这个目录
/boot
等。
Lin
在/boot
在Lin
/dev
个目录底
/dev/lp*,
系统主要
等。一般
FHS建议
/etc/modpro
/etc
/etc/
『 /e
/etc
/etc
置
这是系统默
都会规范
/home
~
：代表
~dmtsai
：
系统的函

#####

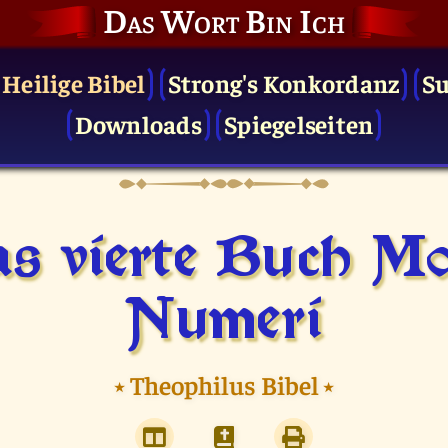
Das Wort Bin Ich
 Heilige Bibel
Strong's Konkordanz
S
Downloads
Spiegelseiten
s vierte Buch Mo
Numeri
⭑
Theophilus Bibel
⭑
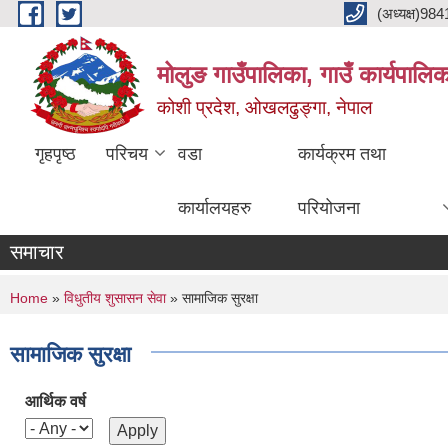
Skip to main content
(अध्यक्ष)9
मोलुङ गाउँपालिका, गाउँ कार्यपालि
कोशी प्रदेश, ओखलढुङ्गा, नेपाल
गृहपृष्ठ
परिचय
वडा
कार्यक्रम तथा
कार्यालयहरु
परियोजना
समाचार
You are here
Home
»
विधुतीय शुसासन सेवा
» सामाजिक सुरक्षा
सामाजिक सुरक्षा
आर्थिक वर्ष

#####

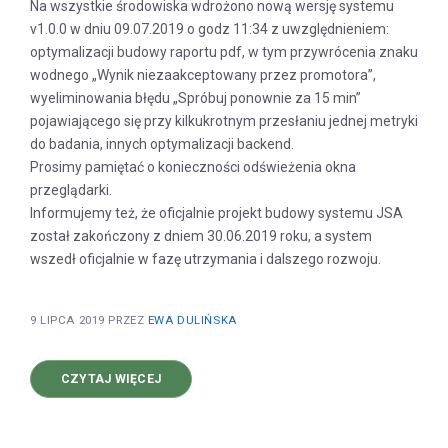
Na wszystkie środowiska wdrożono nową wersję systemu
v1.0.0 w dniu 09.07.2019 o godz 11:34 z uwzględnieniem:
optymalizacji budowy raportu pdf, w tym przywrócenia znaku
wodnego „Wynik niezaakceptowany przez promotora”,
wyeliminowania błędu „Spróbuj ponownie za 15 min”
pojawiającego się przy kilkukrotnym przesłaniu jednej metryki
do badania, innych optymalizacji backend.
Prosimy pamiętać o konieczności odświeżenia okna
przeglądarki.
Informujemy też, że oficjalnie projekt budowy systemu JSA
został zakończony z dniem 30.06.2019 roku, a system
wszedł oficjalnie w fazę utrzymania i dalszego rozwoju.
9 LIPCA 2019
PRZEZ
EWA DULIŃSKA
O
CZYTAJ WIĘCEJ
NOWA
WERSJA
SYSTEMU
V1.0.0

#####

Task to complete: All lines above that hold the string "optymalizacji" should be copied.

Final answer:
optymalizacji budowy raportu pdf, w tym przywrócenia znaku
do badania, innych optymalizacji backend.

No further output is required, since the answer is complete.